Cass. com. 2 mai 2024, n° 22-17.233, arrêt n° 208, F-B ; Gaz. Pal. 21 mai 2024, n° 17, p. 25, obs. C. berlaud ; Dalloz Act. 16 mai 2024, obs. C. Hélaine ; JCP N 2024, 680, obs. E. Akopian ; LEDB n° 6, juin 2024, DBA202f0, obs. N. Mathey ; Banque et Droit n° 26, juill.-août 2024, p. 22, note P. Storrer.

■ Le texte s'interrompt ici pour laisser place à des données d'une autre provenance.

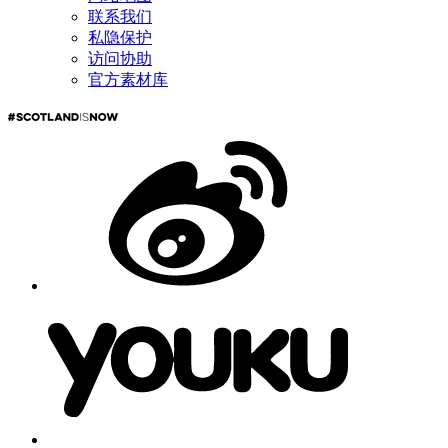
联系我们
私隐保护
访问协助
官方素材库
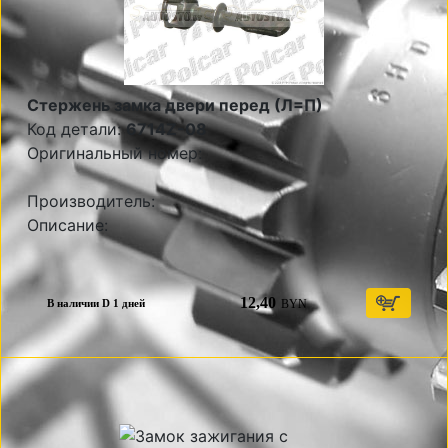
Стержень замка двери перед (Л=П)
Код детали:
6714Z-08
Оригинальный номер:
Производитель:
Описание:
12,40
BYN
В наличии D 1 дней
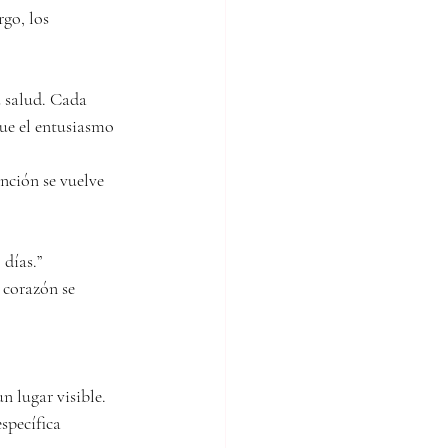
go, los 
 salud. Cada 
ue el entusiasmo 
ción se vuelve 
 días.”
 corazón se 
n lugar visible. 
specífica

Dégagé par la jurisprudence1 et consacré implicitement par le code monétaire et financier2, le principe de non-ingérence ou de non-immixtion est régulièrement rappelé par la Cour de cassation. Imposant au banquier teneur de compte de ne pas s’immiscer dans les affaires de son client3, ce principe se veut protecteur à la fois du client et du banquier. Si le premier est libre de gérer ses affaires comme il l’entend, le second verra sa responsabilité écartée s’il a exécuté des ordres inopportuns. Cependant, ce principe trouve une limite dans l’obligation de vigilance que la jurisprudence impose au banquier, qui est tenu de procéder à certaines vérifications voire de refuser son concours à certaines opérations. En professionnel normalement diligent, le banquier doit ainsi surveiller ses clients afin de déceler des anomalies apparentes qui justifieraient son intervention4. L’arrêt du 2 mai 2024 fournit de précieuses informations sur la mise en œuvre de ce principe et de ses limites à l’égard d’un client vulnérable.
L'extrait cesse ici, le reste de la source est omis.